Approximation Algorithms

When faced with a problem that can be reduced to some NP-Complete problem, you (most probably) cannot generally solve it in polynomial time. For example:

• Set Cover
• Graph Coloring
• Traveling Salesman/Eulerian Tour
• Maximal independent Set
• Vertex Cover
• Boolean Satisfiability

Instead of finding an optimal solution in polynomial time, we have two approaches:

• Find the optimal solution to some specially structured input
• Find as close to optimal solution as possible, with upper/lower bounds even on the worst case

Approximation Ratio

$$ \alpha = \frac{\text{computed solution}}{\text{optimum solution}} $$

If we can prove some upper or lower bound on $\alpha$, then we might be able to use and reason about a given approximation algorithm.

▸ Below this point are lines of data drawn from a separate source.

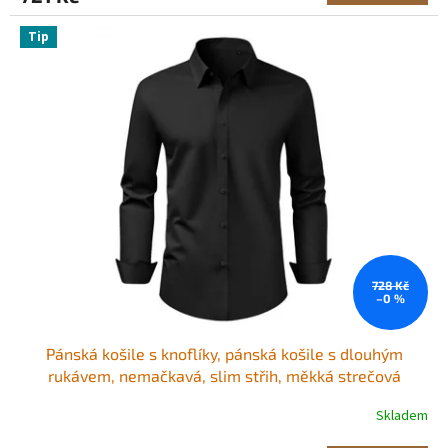
Tip
728 Kč
–0 %
Pánská košile s knoflíky, pánská košile s dlouhým
rukávem, nemačkavá, slim střih, měkká strečová
tkanina, pro firemní příležitosti nebo společenské
Skladem
příležitosti, do práce, na svatbu, večeři, černá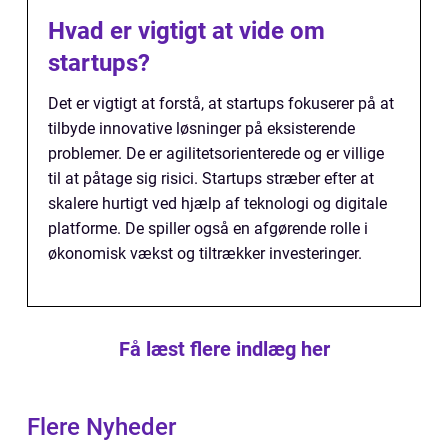
Hvad er vigtigt at vide om
startups?
Det er vigtigt at forstå, at startups fokuserer på at
tilbyde innovative løsninger på eksisterende
problemer. De er agilitetsorienterede og er villige
til at påtage sig risici. Startups stræber efter at
skalere hurtigt ved hjælp af teknologi og digitale
platforme. De spiller også en afgørende rolle i
økonomisk vækst og tiltrækker investeringer.
Få læst flere indlæg her
Flere Nyheder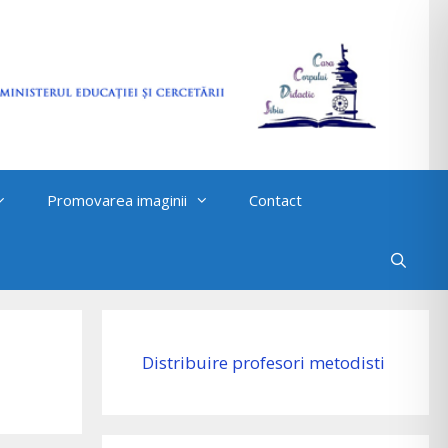
Promovarea imaginii
Contact
Distribuire profesori metodisti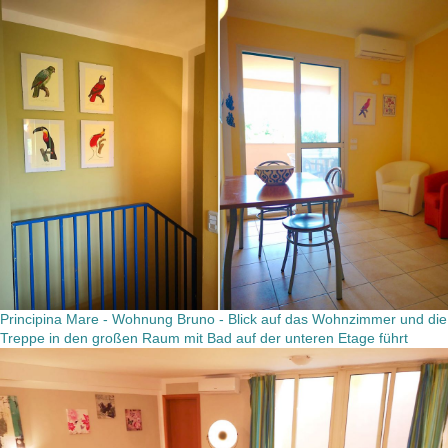
Principina Mare - Wohnung Bruno - Blick auf das Wohnzimmer und die
Treppe in den großen Raum mit Bad auf der unteren Etage führt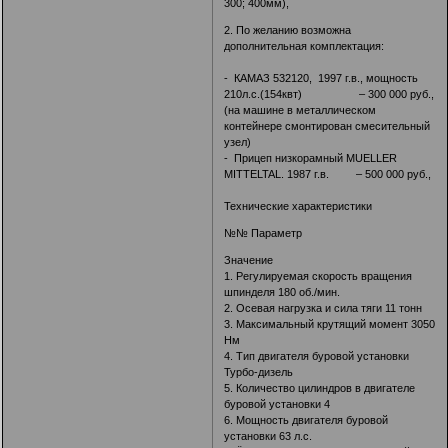
300; 400мм),
2. По желанию возможна
дополнительная комплектация:
- КАМАЗ 532120, 1997 г.в., мощность
210л.с.(154квт) – 300 000 руб.,
(на машине в металлическом
контейнере смонтирован смесительный
узел)
- Прицеп низкорамный MUELLER
MITTELTAL. 1987 г.в. – 500 000 руб.,
Технические характеристики
№№ Параметр
Значение
1. Регулируемая скорость вращения
шпинделя 180 об./мин.
2. Осевая нагрузка и сила тяги 11 тонн
3. Максимальный крутящий момент 3050
Нм
4. Тип двигателя буровой установки
Турбо-дизель
5. Количество цилиндров в двигателе
буровой установки 4
6. Мощность двигателя буровой
установки 63 л.с.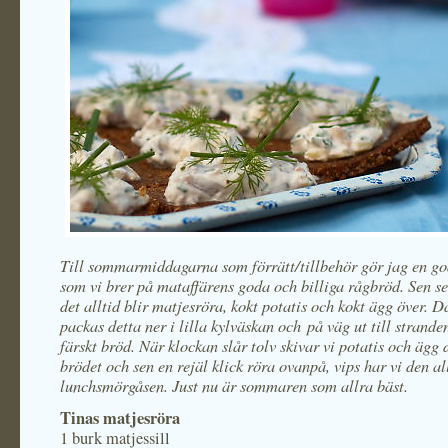
Till sommarmiddagarna som förrätt/tillbehör gör jag en g
som vi brer på mataffärens goda och billiga rågbröd. Sen ser 
det alltid blir matjesröra, kokt potatis och kokt ägg över. D
packas detta ner i lilla kylväskan och på väg ut till strande
färskt bröd. När klockan slår tolv skivar vi potatis och ägg 
brödet och sen en rejäl klick röra ovanpå, vips har vi den a
lunchsmörgåsen. Just nu är sommaren som allra bäst.
Tinas matjesröra
1 burk matjessill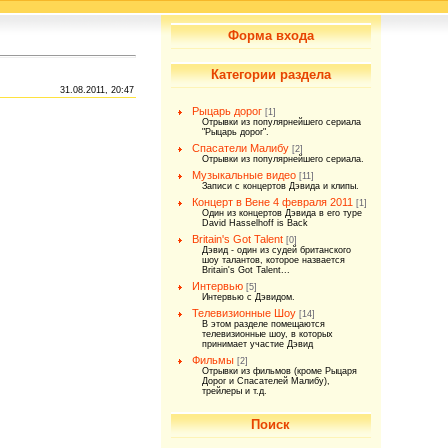
Форма входа
Категории раздела
31.08.2011, 20:47
Рыцарь дорог
[1]
Отрывки из популярнейшего сериала
"Рыцарь дорог".
Спасатели Малибу
[2]
Отрывки из популярнейшего сериала.
Музыкальные видео
[11]
Записи с концертов Дэвида и клипы.
Концерт в Вене 4 февраля 2011
[1]
Один из концертов Дэвида в его туре
David Hasselhoff is Back
Britain's Got Talent
[0]
Дэвид - один из судей британского
шоу талантов, которое назвается
Britain's Got Talent...
Интервью
[5]
Интервью с Дэвидом.
Телевизионные Шоу
[14]
В этом разделе помещаются
телевизионные шоу, в которых
принимает участие Дэвид
Фильмы
[2]
Отрывки из фильмов (кроме Рыцаря
Дорог и Спасателей Малибу),
трейлеры и т.д.
Поиск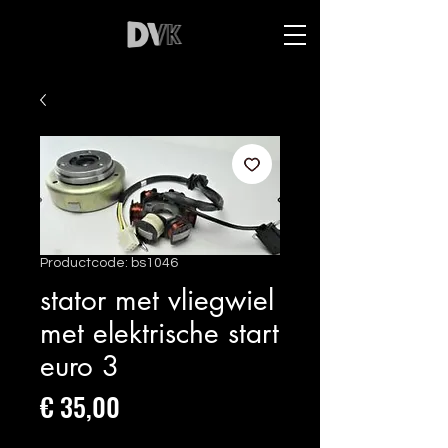
Productcode: bs1046
stator met vliegwiel
met elektrische start
euro 3
Prijs
€ 35,00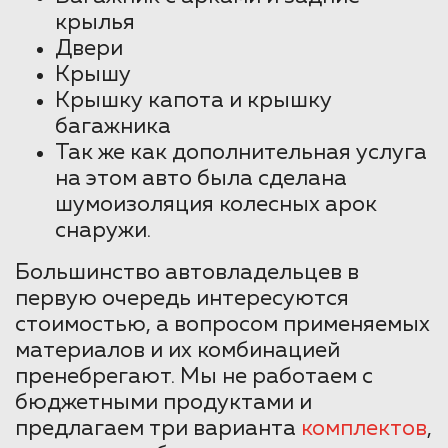
крылья
Двери
Крышу
Крышку капота и крышку
багажника
Так же как дополнительная услуга
на этом авто была сделана
шумоизоляция колесных арок
снаружи.
Большинство автовладельцев в
первую очередь интересуются
стоимостью, а вопросом применяемых
материалов и их комбинацией
пренебрегают. Мы не работаем с
бюджетными продуктами и
предлагаем три варианта
комплектов
,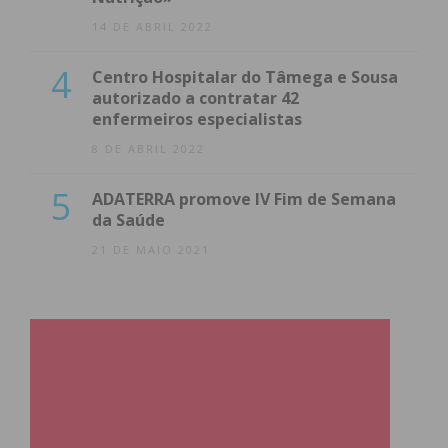
14 DE ABRIL 2022
4
Centro Hospitalar do Tâmega e Sousa
autorizado a contratar 42
enfermeiros especialistas
8 DE ABRIL 2022
5
ADATERRA promove IV Fim de Semana
da Saúde
21 DE MAIO 2021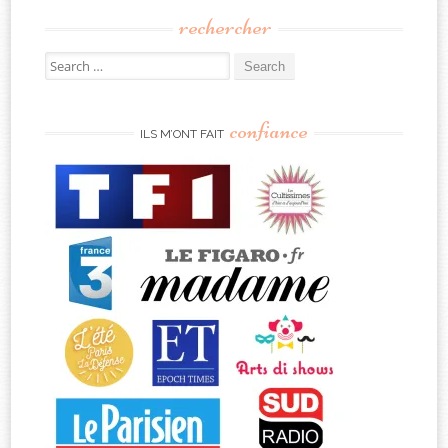
rechercher
Search
for:
confiance
ILS M’ONT FAIT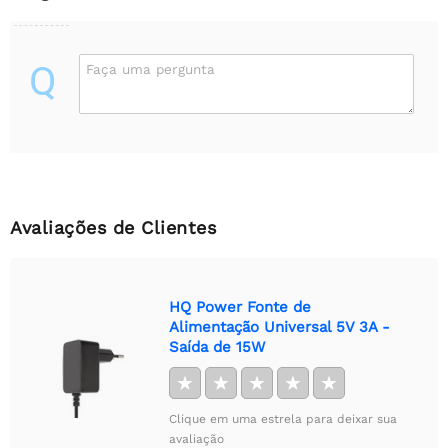
Q
Faça uma pergunta
Avaliações de Clientes
HQ Power Fonte de
Alimentação Universal 5V 3A -
Saída de 15W
★
★
★
★
★
Clique em uma estrela para deixar sua
avaliação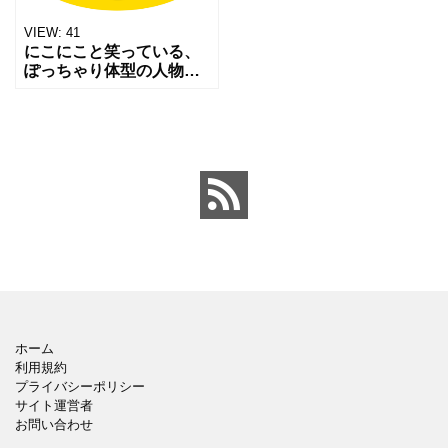
VIEW:
41
にこにこと笑っている、
ぽっちゃり体型の人物ア
イコンです。 明るく親し
みやすい雰囲気で、やさ
しさやユーモアを表現し
たい場面にいかが。人物
紹介やコミュニケーショ
ン系
ホーム
利用規約
プライバシーポリシー
サイト運営者
お問い合わせ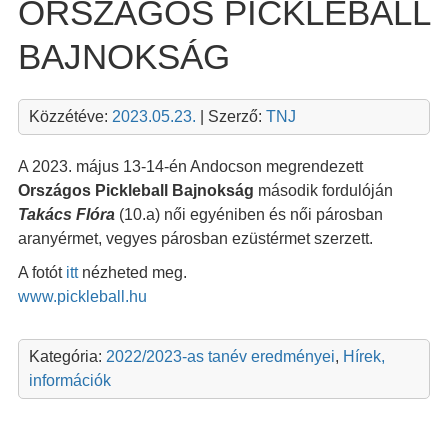
ORSZÁGOS PICKLEBALL
BAJNOKSÁG
Közzétéve:
2023.05.23.
| Szerző:
TNJ
A 2023. május 13-14-én Andocson megrendezett
Országos Pickleball Bajnokság
második fordulóján
Takács Flóra
(10.a) női egyéniben és női párosban
aranyérmet, vegyes párosban ezüstérmet szerzett.
A fotót
itt
nézheted meg.
www.pickleball.hu
Kategória:
2022/2023-as tanév eredményei
,
Hírek,
információk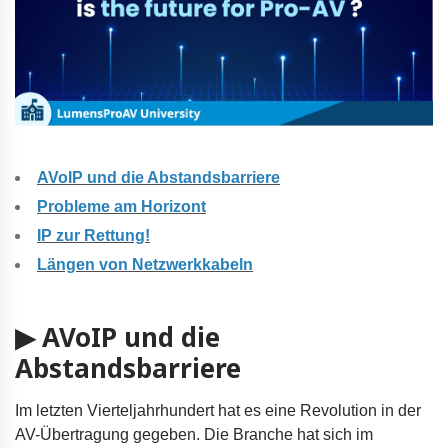
AVoIP und die Abstandsbarriere
Probleme am Horizont
IP zur Rettung!
Längen von Netzwerkkabeln
▶ AVoIP und die
Abstandsbarriere
Im letzten Vierteljahrhundert hat es eine Revolution in der
AV-Übertragung gegeben. Die Branche hat sich im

Finding better approximations is an open problem.

A Survey of Approximation Algorithms

The following two examples are the best known general approximation algorithms for their respective problems.

2-Approximation for Vertex Cover

Problem: find the minimal subset $S$ of vertices in a graph such that every edge is connected to some vertex in $S$. Algorithm: For every edge $(u, v)$, add $u$ and $v$ to $S$

By a 2-approximation, it means that $\alpha = 2$. Since we are minimizing the set, we have that that for any graph $G$, it must be the case that $OPT(G) \le ALG(G) \le 2 \cdot OPT(G)$

log(n) approximation for Set Cover

Problem: Given some number of sets $S_1, S_2, \ldots, S_n$ with $S_i \subseteq U$, choose the minimum number of sets that cover all elements of $U$ Algorithm: While there are remaining elements, choose the set that maximizes the number of new elements covered.

If the optimal solution has $k$ sets, this algorithm always selects at most $k log(n)$ sets. This is because there is at least a set that covers $\frac{1}{k}$ of the remaining elements, so after $t$ steps we have $ \le n(1 - \frac{1}{k})^t \le n \cdot e^{-\frac{t}{k}}$ remaining elements. Therefore, after $t = k\ln(n)$ steps, we have $< 1$ uncovered element remaining.